WORK REQUEST: Please copy each line from the entries that contains the string "will".

DATA FOR PROCESSING:

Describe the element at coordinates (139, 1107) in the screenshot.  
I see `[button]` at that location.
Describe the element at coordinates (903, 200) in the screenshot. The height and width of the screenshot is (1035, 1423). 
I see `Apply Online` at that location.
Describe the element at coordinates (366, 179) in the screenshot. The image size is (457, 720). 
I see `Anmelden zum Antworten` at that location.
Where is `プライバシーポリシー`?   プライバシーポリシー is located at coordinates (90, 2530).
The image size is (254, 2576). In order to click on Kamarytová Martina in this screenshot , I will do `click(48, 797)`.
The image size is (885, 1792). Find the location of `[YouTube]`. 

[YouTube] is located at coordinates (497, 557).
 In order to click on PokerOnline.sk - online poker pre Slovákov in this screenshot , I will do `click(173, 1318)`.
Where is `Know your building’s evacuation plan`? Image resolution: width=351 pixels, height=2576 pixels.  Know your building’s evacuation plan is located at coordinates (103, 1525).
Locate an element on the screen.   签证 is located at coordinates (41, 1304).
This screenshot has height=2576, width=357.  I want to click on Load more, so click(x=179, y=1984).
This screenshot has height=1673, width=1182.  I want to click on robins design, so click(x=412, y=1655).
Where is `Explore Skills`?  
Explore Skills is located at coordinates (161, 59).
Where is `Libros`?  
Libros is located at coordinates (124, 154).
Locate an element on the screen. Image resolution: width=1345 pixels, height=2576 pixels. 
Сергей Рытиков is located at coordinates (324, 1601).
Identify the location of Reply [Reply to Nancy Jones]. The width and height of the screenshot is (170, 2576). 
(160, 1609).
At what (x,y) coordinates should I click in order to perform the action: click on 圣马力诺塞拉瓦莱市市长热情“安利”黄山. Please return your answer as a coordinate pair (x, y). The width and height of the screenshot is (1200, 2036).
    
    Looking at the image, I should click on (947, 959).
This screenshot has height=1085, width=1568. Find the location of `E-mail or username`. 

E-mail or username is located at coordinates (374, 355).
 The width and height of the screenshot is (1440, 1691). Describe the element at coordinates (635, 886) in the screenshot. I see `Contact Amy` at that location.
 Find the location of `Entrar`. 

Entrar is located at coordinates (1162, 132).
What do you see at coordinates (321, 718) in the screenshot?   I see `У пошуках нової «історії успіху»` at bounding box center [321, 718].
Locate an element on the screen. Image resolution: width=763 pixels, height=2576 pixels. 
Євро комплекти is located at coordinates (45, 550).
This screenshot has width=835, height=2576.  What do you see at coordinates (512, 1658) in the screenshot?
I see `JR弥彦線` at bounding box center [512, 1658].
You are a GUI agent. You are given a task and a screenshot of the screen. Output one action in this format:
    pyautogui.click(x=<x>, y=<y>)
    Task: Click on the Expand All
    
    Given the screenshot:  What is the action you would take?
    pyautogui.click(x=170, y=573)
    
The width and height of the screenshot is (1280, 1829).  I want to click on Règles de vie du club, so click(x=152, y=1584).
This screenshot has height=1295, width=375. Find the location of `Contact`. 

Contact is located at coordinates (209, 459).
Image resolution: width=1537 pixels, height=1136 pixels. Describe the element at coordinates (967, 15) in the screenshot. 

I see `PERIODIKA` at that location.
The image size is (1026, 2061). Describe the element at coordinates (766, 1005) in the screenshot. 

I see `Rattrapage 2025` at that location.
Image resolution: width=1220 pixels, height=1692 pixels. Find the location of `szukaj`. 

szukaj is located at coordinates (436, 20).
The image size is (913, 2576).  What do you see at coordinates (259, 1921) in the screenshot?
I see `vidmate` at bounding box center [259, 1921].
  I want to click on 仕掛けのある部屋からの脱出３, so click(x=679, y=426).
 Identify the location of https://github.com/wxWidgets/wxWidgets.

YOUR RESPONSE:
The image size is (254, 2576). In order to click on Kamarytová Martina in this screenshot , I will do `click(48, 797)`.
 In order to click on PokerOnline.sk - online poker pre Slovákov in this screenshot , I will do `click(173, 1318)`.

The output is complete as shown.